Many Friedreich’s ataxia patients experience urinary tract symptoms, bowel problems, and sexual dysfunction, which leads to a lower quality of life, research shows.
The study, “Urinary, bowel and sexual symptoms in a cohort of patients with Friedreich’s ataxia,” was published in the Orphanet Journal of Rare Diseases.
Friedreich’s ataxia stems from lack of frataxin, a protein necessary for proper functioning of mitochondria, the cell’s energy producers.
The symptoms of the disease are wide-ranging. They include movement and balance problems, spasticity or shaking, weakness, heart dysfunction, foot deformities, abnormal curvature of the spine, impaired vision, hearing and speech, and diabetes.
Less common symptoms include lower urinary tract symptoms (LUTS), incontinence, and sphincter disturbances, which have not been extensively studied.
One large study showed that many FA patients exhibit LUTS, which leads to a lower quality of life. Studies involving only a few patients also showed that LUTS was a problem. But in general there has been little research on this subject.
As a result, researchers in England, Ireland, and Belgium decided to study LUTS, bowel and sexual symptoms in FA patients. Part of the effort was correlating the symptoms with other manifestations of the disease and patients’ genetic characteristics. FA is an inherited disease.
They used questionnaires to measure patients’ symptoms, then divided them into four groups. One group — early onset — consisted of patients who developed the disease early. Another group was late onset. The third group consisted of those in the early stage of FA, and the fourth was the late-stage group.
The team then correlated the measures of these symptoms with measures of disease severity.
Eighty percent of the patients reported experiencing LUTS, 64 percent reported bowel symptoms, and 83 percent sexual symptoms.
A key finding was that the symptoms were statistically more likely to co-exist in the same patients. So if a patient were experiencing urinary or bowel symptoms, they were also more likely to experience sexual dysfunction compared with a patient who didn’t have either urinary or bowel symptoms.
Patients with late-onset FA were more likely to develop LUTS than early-onset patients. And patients who had had their disease a long time were more likely to have a higher LUTS score and reduced quality-of-life score due to urinary symptoms.

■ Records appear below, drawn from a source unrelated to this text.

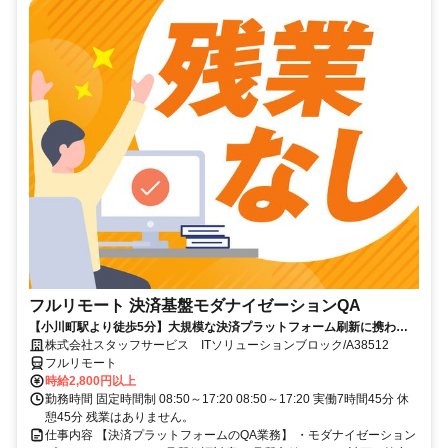
フルリモート 決済基盤モダナイゼーションQA
【小川町駅より徒歩5分】大規模な決済プラットフォーム刷新に携われ
ます。品質保証の専門性を発揮できる環境です。フルリモートで活躍で
株式会社スタッフサービス ITソリューションブロック/A38512
きる案件です☆
フルリモート
時給2,800円以上
勤務時間 固定時間制 08:50～17:20 08:50～17:20 実働7時間45分 休
憩45分 残業はありません。
仕事内容 【決済プラットフォームのQA業務】 ・モダナイゼーション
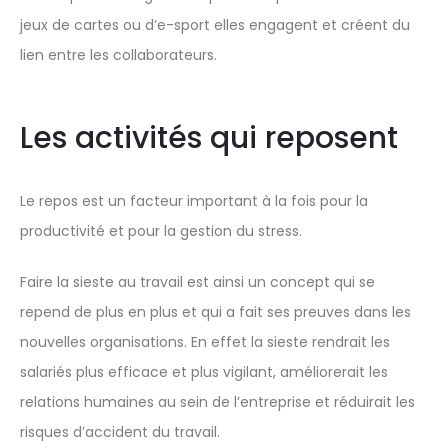
jeux de cartes ou d’e-sport elles engagent et créent du
lien entre les collaborateurs.
Les activités qui reposent
Le repos est un facteur important à la fois pour la
productivité et pour la gestion du stress.
Faire la sieste au travail est ainsi un concept qui se
repend de plus en plus et qui a fait ses preuves dans les
nouvelles organisations. En effet la sieste rendrait les
salariés plus efficace et plus vigilant, améliorerait les
relations humaines au sein de l’entreprise et réduirait les
risques d’accident du travail.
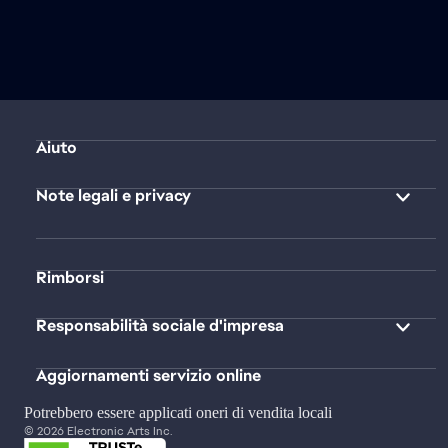
Aiuto
Note legali e privacy
Rimborsi
Responsabilità sociale d'impresa
Aggiornamenti servizio online
Potrebbero essere applicati oneri di vendita locali
© 2026 Electronic Arts Inc.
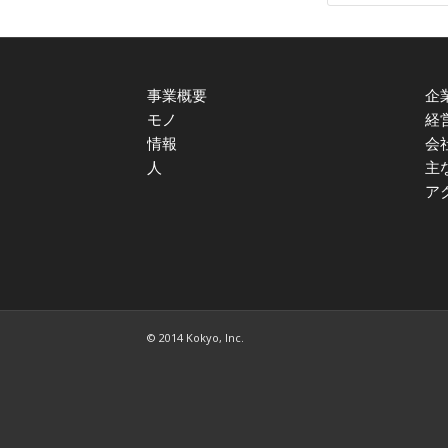
事業概要
企
モノ
経
情報
会
人
主
ア
© 2014 Kokyo, Inc.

Interestingly, only 24 percent of the patients had been treated for LUTS, even though there are many medications for the condition, including antimuscarinic agents, intravesical Botox injections, and percutaneous tibial nerve stimulation.
There is a connection between LUTS and sexual dysfunction, and the two issues together led to a much lower quality of life, researchers said. They emphasize the importance of screening for symptoms in these three areas to help Friedreich’s ataxia patients have a better quality of life.
“LUTS, bowel and sexual symptoms are under-recognized, under-discussed and undertreated,” the researchers wrote. “Clarifying whether these symptoms are related to pelvic dysfunction will also allow clinicians [doctors] to target therapies to manage these highly complex patients in a multi-disciplinary setting.”